On the same night Billy Pilgrim, the hero of Vonnegut’s novel Slaughterhouse-Five, is a POW in the same shelter as Vonnegut during the devastating fire-bombing of Dresden. He too survives. But he goes crazy.
Vonnegut published many accounts of his Dresden experience. The following is from an interview in 1974:
I was present in the greatest massacre in European history, which was the destruction of Dresden by fire-bombing … The American and British air forces together killed 135,000 people in two hours. This is a world’s record. It’s never been done faster, not in the Battle of Britain or Hiroshima. (In order to qualify as a massacre you have to kill real fast.) But I was there, and there was no news about it in the American papers, it was so embarrassing.
RAF estimates later downscaled the civilian casualties to 35,000. This figure has been disputed (notably by the right-wing historian David Irving, who goes for a number almost twice Vonnegut’s 135,000). Thirty-five thousand, of course, is not a figure to which one would attach the word ‘mere’. But it undercuts, if one wants to do a Bertram Rumfoord (the gung-ho military historian in Slaughterhouse-Five), Vonnegut’s allegation that Dresden was a worse massacre than Hiroshima – something that he was insisting up to a few months before his death in 2007.

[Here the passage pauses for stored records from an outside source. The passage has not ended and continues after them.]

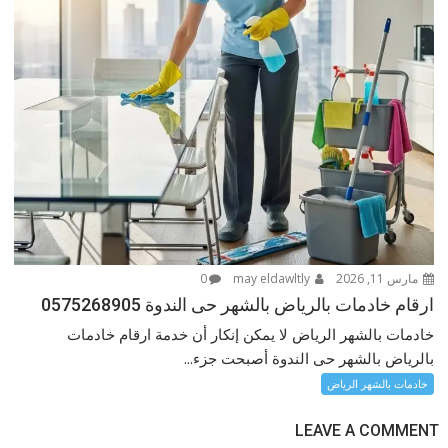
مارس 11, 2026
may eldawltly
0
ارقام خادمات بالرياض بالشهر حى الندوة 0575268905
خادمات بالشهر الرياض لا يمكن إنكار أن خدمة ارقام خادمات
بالرياض بالشهر حى الندوة أصبحت جزء...
خادمات بالشهر الرياض
LEAVE A COMMENT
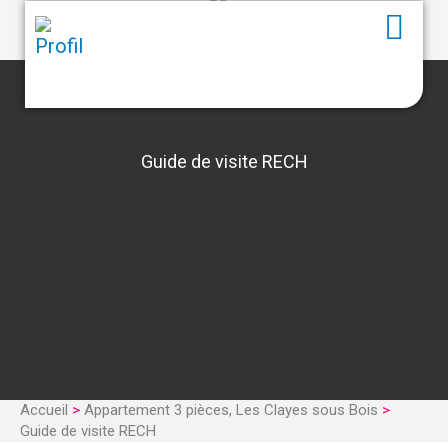
Guide de visite RECH
Accueil
>
Appartement 3 pièces, Les Clayes sous Bois
>
Guide de visite RECH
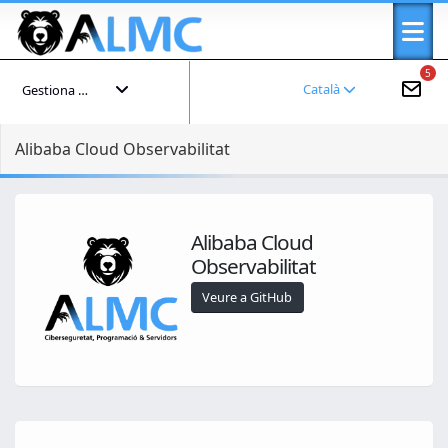
5
Català
Gestiona el teu compte
Alibaba Cloud Observabilitat
Alibaba Cloud
Observabilitat
Veure a GitHub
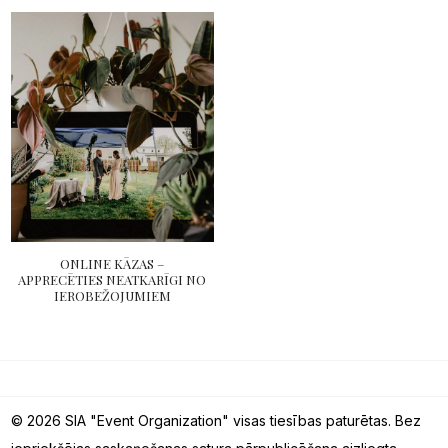
ONLINE KĀZAS –
APPRECĒTIES NEATKARĪGI NO
IEROBEŽOJUMIEM
© 2026 SIA "Event Organization" visas tiesības paturētas. Bez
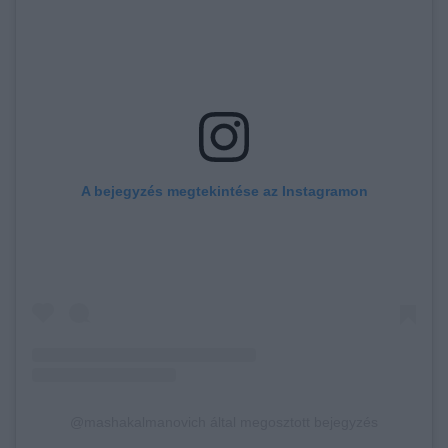
A bejegyzés megtekintése az Instagramon
@mashakalmanovich által megosztott bejegyzés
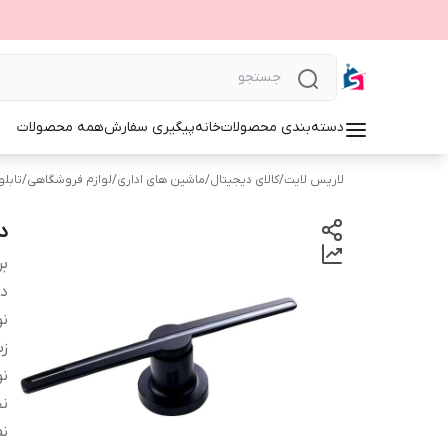
دسته‌بندی محصولات
خانه
پیگیری سفارش
همه محصولات
لاریس لایت
/
کالای دیجیتال
/
ماشین های اداری
/
لوازم فروشگاهی
/
تابلوی 
د
بر
دس
نو
زب
نو
ن
ن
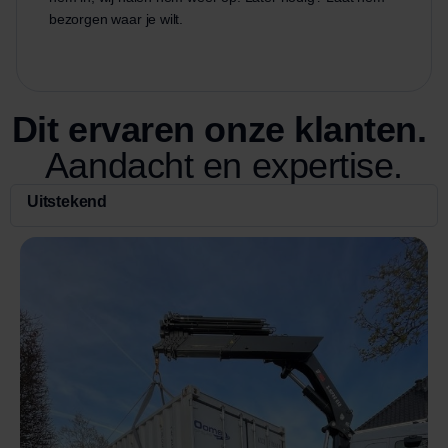
bezorgen waar je wilt.
Dit ervaren onze klanten.
Aandacht en expertise.
Uitstekend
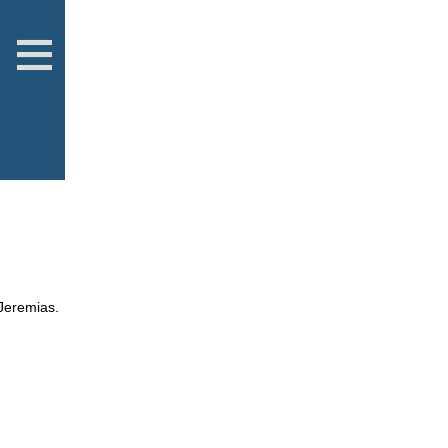
 Jeremias.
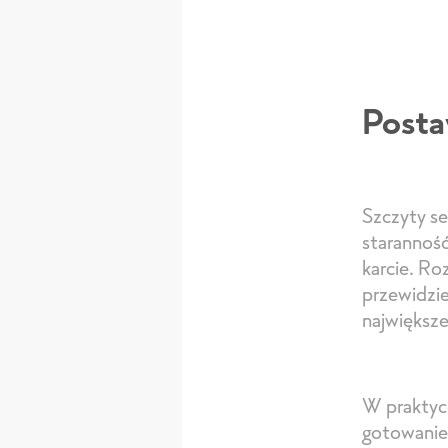
Posta
Szczyty s
staranność
karcie. Ro
przewidzie
największe
W praktyce
gotowanie 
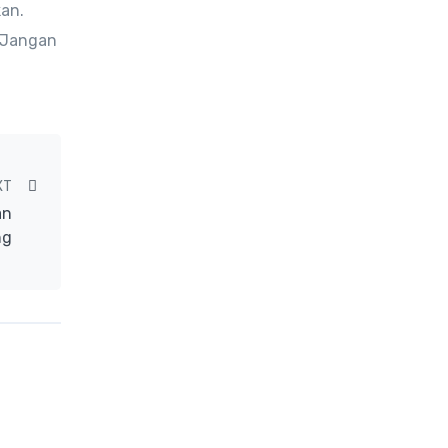
kan.
. Jangan
XT
an
ng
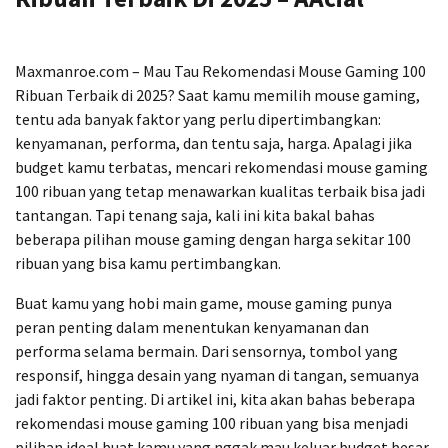
Maxmanroe.com – Mau Tau Rekomendasi Mouse Gaming 100
Ribuan Terbaik di 2025? Saat kamu memilih mouse gaming,
tentu ada banyak faktor yang perlu dipertimbangkan:
kenyamanan, performa, dan tentu saja, harga. Apalagi jika
budget kamu terbatas, mencari rekomendasi mouse gaming
100 ribuan yang tetap menawarkan kualitas terbaik bisa jadi
tantangan. Tapi tenang saja, kali ini kita bakal bahas
beberapa pilihan mouse gaming dengan harga sekitar 100
ribuan yang bisa kamu pertimbangkan.
Buat kamu yang hobi main game, mouse gaming punya
peran penting dalam menentukan kenyamanan dan
performa selama bermain. Dari sensornya, tombol yang
responsif, hingga desain yang nyaman di tangan, semuanya
jadi faktor penting. Di artikel ini, kita akan bahas beberapa
rekomendasi mouse gaming 100 ribuan yang bisa menjadi
pilihan ideal buat kamu yang nggak mau keluar budget besar,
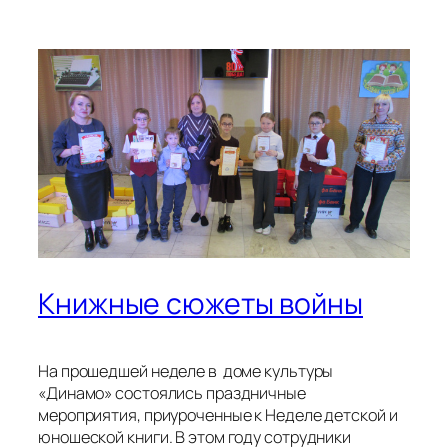
посвятили её важной дате — 80-летию Победы в
Великой Отечественной войне.
Библиотекари пригласили дошколят и младших
школьников поселка Динамо принять участие в
конкурсе детских рисунков «Книжные сюжеты
войны».
Перед участниками стояла непростая задача: им
необходимо было не только ознакомиться с
произведениями военной тематики, но и
передать атмосферу прочитанного через
собственное художественное видение. Это
задание оказалось весьма увлекательным
и полезным. Ведь книги о войне помогают
подрастающему поколению понимать и ценить
подвиг предков, воспитывают уважение к
истории своей страны и гордость за её
героев, дети учатся сопереживать другим
людям, понимать их чувства и поступки. Война —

Fiction, like history, has been generally silent about Dresden. Vonnegut himself had almost insuperable difficulty writing his ‘Dresden novel’. He had to forge an entirely new ‘schizophrenic’ technique, weaving realism, science-fiction schlock (little green men from Tralfamadore) and slapstick social comedy into a startlingly innovative pattern. The novel’s composition accompanied a catastrophic crisis in the author’s family life (his marriage broke up and his son developed schizophrenia). Slaughterhouse-Five was finally published, to huge acclaim, in 1969. Nonetheless, for all the praise he received, Vonnegut went to his grave angry (in his ironic way) that posterity would not recognise the firebombing of Dresden for the war crime he always maintained it was.